Responsible-Changed-From-To: kern-bug-people->kamil
Responsible-Changed-By: kamil@NetBSD.org
Responsible-Changed-When: Sat, 07 Oct 2017 00:10:22 +0200
Responsible-Changed-Why:
Take.


State-Changed-From-To: open->feedback
State-Changed-By: kamil@NetBSD.org
State-Changed-When: Wed, 05 Jun 2019 01:03:07 +0200
State-Changed-Why:
Please test it now on NetBSD 8.99.42 with gdb or gdb.old.

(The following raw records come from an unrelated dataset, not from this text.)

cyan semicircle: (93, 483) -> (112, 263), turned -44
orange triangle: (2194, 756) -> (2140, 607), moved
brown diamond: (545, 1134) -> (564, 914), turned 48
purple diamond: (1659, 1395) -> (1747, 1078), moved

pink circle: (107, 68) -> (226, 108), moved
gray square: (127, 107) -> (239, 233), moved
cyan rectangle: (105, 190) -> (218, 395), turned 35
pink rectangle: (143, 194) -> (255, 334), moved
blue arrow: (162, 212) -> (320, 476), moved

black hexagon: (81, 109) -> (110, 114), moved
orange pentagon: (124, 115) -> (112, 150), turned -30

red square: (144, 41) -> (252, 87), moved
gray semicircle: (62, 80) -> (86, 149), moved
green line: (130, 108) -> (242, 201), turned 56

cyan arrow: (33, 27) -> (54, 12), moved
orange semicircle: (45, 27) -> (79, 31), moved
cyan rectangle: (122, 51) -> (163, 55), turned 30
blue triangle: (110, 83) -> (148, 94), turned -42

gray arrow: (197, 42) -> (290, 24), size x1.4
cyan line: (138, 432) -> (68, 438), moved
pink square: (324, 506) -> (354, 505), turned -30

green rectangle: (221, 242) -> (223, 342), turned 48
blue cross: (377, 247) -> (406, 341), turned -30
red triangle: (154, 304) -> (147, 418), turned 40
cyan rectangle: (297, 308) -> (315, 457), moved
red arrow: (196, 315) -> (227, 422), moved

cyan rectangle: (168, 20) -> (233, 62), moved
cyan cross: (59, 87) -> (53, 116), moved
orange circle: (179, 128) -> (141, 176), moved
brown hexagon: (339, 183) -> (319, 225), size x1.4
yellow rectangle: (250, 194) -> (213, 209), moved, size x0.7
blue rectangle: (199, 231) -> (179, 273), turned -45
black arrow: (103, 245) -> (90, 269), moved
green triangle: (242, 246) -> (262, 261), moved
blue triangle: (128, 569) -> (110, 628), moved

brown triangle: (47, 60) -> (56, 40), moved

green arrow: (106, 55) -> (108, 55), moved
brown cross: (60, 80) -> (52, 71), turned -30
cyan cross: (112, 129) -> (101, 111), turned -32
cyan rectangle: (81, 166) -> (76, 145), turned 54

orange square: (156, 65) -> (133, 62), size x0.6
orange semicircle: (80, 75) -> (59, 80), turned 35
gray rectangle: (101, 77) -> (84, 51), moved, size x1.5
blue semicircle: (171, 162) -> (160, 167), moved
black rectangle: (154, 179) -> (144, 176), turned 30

Is the problem gone now?


From: Martin Husemann <martin@duskware.de>
To: gnats-bugs@netbsd.org
Cc: kamil@netbsd.org, netbsd-bugs@netbsd.org, gnats-admin@netbsd.org,
	martin@NetBSD.org
Subject: Re: kern/51420 (gdb hangs waiting for traced threaded child under
 compat_netbsd32)
Date: Wed, 5 Jun 2019 07:25:57 +0200

 Not easy to test right now, both gdb versions (or ptrace) are broken in
 -current on sparc64.

 Martin

From: Kamil Rytarowski <n54@gmx.com>
To: gnats-bugs@netbsd.org
Cc: 
Subject: Re: kern/51420 (gdb hangs waiting for traced threaded child under
 compat_netbsd32)
Date: Wed, 5 Jun 2019 17:33:35 +0200

 On 05.06.2019 07:30, Martin Husemann wrote:
 > The following reply was made to PR kern/51420; it has been noted by GNAT=
 S.
 >
 > From: Martin Husemann <martin@duskware.de>
 > To: gnats-bugs@netbsd.org
 > Cc: kamil@netbsd.org, netbsd-bugs@netbsd.org, gnats-admin@netbsd.org,
 > 	martin@NetBSD.org
 > Subject: Re: kern/51420 (gdb hangs waiting for traced threaded child und=
 er
 >  compat_netbsd32)
 > Date: Wed, 5 Jun 2019 07:25:57 +0200
 >
 >  Not easy to test right now, both gdb versions (or ptrace) are broken in
 >  -current on sparc64.
 >
 >  Martin
 >
 >

 This report is for MIPS.

 >Environment:
 System: NetBSD supremacy.duskware.de 7.99.35 NetBSD 7.99.35 (ERLITE)
 #170: Wed Aug 17 10:29:15 CEST 2016
 martin@night-owl.duskware.de:/usr/src/sys/arch/evbmips/compile/ERLITE
 evbmips
 Architecture: mips64eb
 Machine: evbmips

From: Martin Husemann <martin@duskware.de>
To: gnats-bugs@netbsd.org
Cc: 
Subject: Re: kern/51420 (gdb hangs waiting for traced threaded child under
 compat_netbsd32)
Date: Wed, 5 Jun 2019 18:35:45 +0200

 Oops, confused by my too many PRs - will test and report!

 Martin

From: "Kamil Rytarowski" <kamil@netbsd.org>
To: gnats-bugs@gnats.NetBSD.org
Cc: 
Subject: PR/51420 CVS commit: src/tests/lib/libc/sys
Date: Sun, 13 Oct 2019 04:05:39 +0000

 Module Name:	src
 Committed By:	kamil
 Date:		Sun Oct 13 04:05:39 UTC 2019

 Modified Files:
 	src/tests/lib/libc/sys: t_ptrace_wait.c

 Log Message:
 Enable TEST_LWP_ENABLED in t_ptrace_wait*

 The LWP events (created, exited) are now reliable in my local tests.

 PR kern/51420
 PR kern/51995


 To generate a diff of this commit:
 cvs rdiff -u -r1.135 -r1.136 src/tests/lib/libc/sys/t_ptrace_wait.c

 Please note that diffs are not public domain; they are subject to the
 copyright notices on the relevant files.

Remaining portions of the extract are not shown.